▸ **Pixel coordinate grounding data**
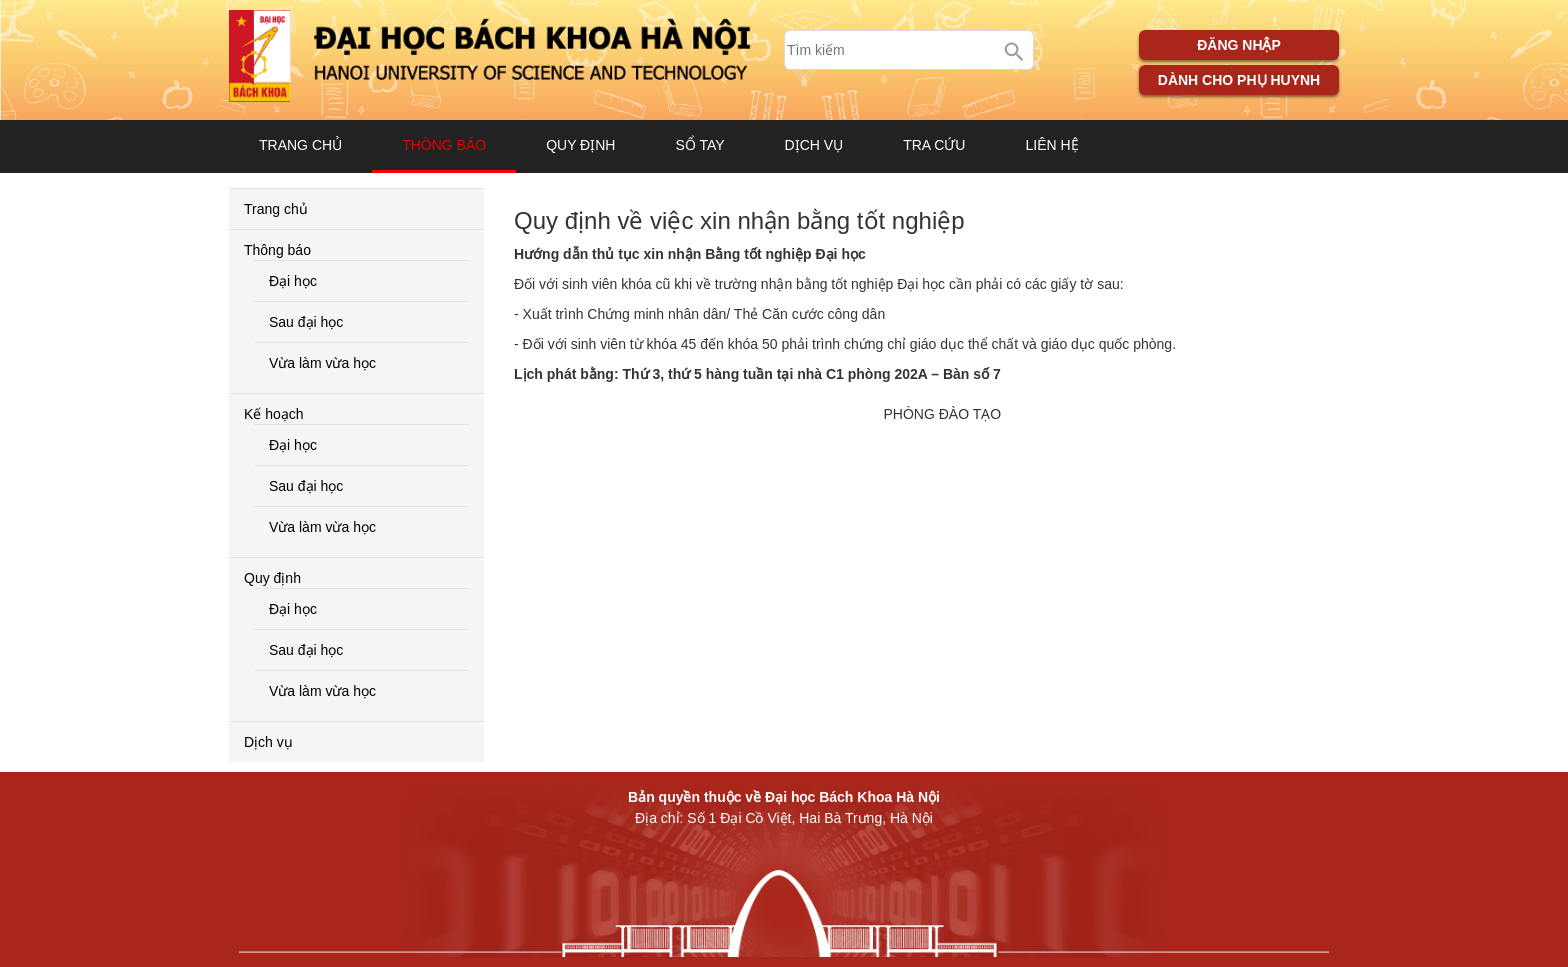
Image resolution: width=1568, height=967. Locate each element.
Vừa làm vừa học (322, 363)
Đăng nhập (1239, 45)
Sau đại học (306, 322)
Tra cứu (934, 145)
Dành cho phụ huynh (1239, 80)
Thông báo (444, 145)
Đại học (293, 281)
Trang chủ (300, 145)
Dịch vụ (814, 145)
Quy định (580, 145)
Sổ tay (699, 145)
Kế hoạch (274, 414)
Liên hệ (1051, 145)
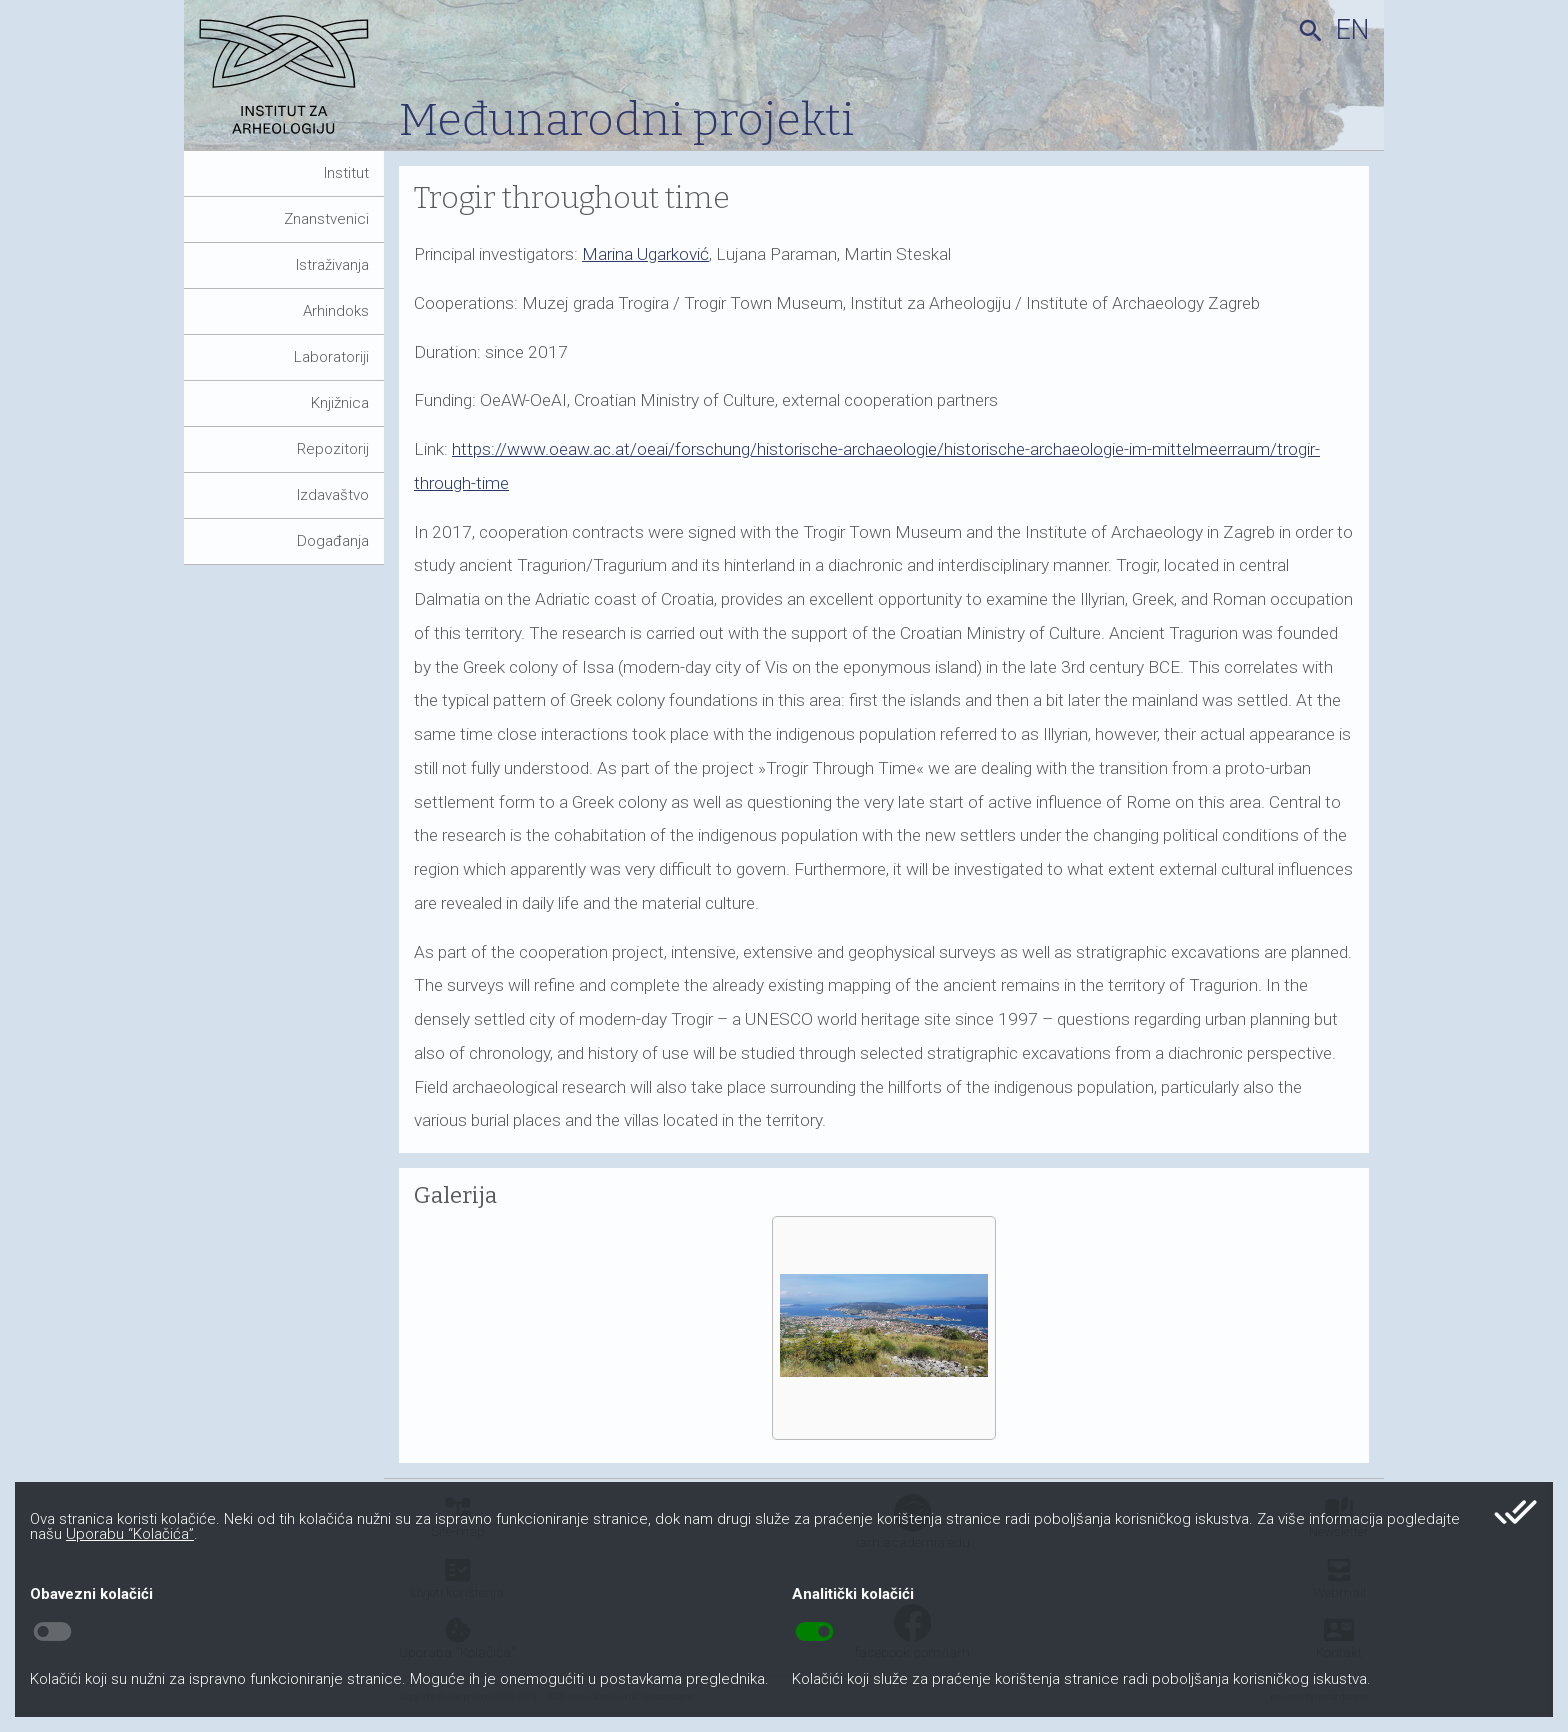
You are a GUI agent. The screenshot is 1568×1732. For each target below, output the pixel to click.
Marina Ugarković (645, 254)
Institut (346, 173)
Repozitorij (333, 449)
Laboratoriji (331, 357)
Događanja (333, 541)
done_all (1515, 1512)
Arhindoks (336, 311)
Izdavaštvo (333, 495)
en (1352, 30)
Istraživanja (332, 265)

▸ **DIRECTIONS**
Would you copy the lines above exactly, starting with the one that has "Thông báo (444, 145)" and ending with the one that has "Izdavaštvo (333, 495)", both included, without the pictures?

▸ **RESPONSE FOR THIS EXERCISE**
Thông báo (444, 145)
Đại học (293, 281)
Trang chủ (300, 145)
Dịch vụ (814, 145)
Quy định (580, 145)
Sổ tay (699, 145)
Kế hoạch (274, 414)
Liên hệ (1051, 145)
You are a GUI agent. The screenshot is 1568×1732. For each target below, output the pixel to click.
Marina Ugarković (645, 254)
Institut (346, 173)
Repozitorij (333, 449)
Laboratoriji (331, 357)
Događanja (333, 541)
done_all (1515, 1512)
Arhindoks (336, 311)
Izdavaštvo (333, 495)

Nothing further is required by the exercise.